In 1998, the Red Army Faction formally disbanded itself, after years of diminished activity. In a letter announcing the end of their activities, RAF members themselves seemed to acknowledge life in reunified Germany had dulled the group's ideological edge.

"The RAF is now history," said the declaration. "We are stuck in a dead end."

Peru: Shining Path Never Totally Extinguished

That seemed to be the case in Peru as well, where the Shining Path's leader, Abimael Guzman — a mysterious figure for years when the group was flourishing — has languished in jail since his capture in 1992.

A tough anti-terror campaign by then-president Alberto Fujimori helped throttle the group, which may have had 30,000 members at its peak. But property-reform laws that made life easier for rural dwellers undercut some of the Shining Path's traditional provincial support and made the group's Maoist philosophy seem less appealing.

"If you compare it to the height of its activities, it's not the force it used to be," says Jennifer Holmes, Latin America expert at the University of Texas, Dallas. "For a while it looked like they might actually win [control of Peru]. But they don't have the encroachment into Lima they did before."

But the group never completely became extinguished, and has been carrying out dozens of terror acts every year even since Guzman was jailed.

"It was never wiped out," says Holmes. "It's important to remember they never completely went away." And, she adds, a hard-core group of Shining Path members remains committed to its Maoist principles: "They have a lot of ideology left in them."

The March bombing in Lima — the largest attack on an urban target in Peru this year — could herald more trouble to come.

"There are indications that terrorist organizations are continuing to plan actions directed against American citizens and American interests in Peru," warned the U.S. State Department last week.

After Sept. 11, Is a ‘Contagion Effect’ Possible?

Similarly, in Greece, the November 17 terrorist group has never ceased operations since its mid-1970s foundation. And while the United States and Greece have pledged a joint crackdown on the group, the upcoming Olympics could provide November 17 with a chance to conduct new attacks — or bargain with the government in return for the promise of no attacks, as ETA did before the 1992 Barcelona games.

"November 17 is in a unique position of leverage at this time," says Badey. "It may try to push a political agenda in an effort to get some change in policy."

Even if November 17 doesn't attempt any Olympic attacks, others may target the Athens games.
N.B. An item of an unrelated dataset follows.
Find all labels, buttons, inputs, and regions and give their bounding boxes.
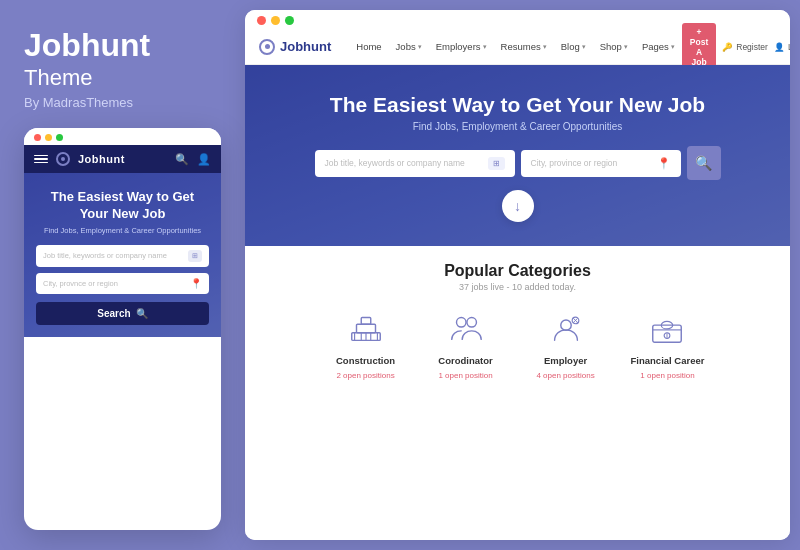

And after Sept. 11, Badey says the success of al Qaeda's attacks could conceivably spur other groups into action.

He notes that terror experts have observed a "contagion theory, which says essentially as you watch events on television and in the media, people get affected by these events and motivated — there are people sitting on couches watching on TV thinking, 'We may not want to do that, but [it's] time for us to do something.'"

Holmes, however, disagrees, saying the Shining Path and the ETA, among others, have been continuously active without needing a prod from outside sources: "Historically these groups have had no problem dreaming up things up on their own."

In either case, government officials, law-enforcement agents and anti-terror units in Italy, Peru and elsewhere will be closely watching developments in their own countries — and hoping the social and political turbulence of the moment doesn't seed the growth of newly violent extremists.

"I hope terrorism has been [a non-recurring] disease for Italy," said defense minister Antonio Martino recently. "Once you have had it, you build up antibodies and you are immune to it from them on."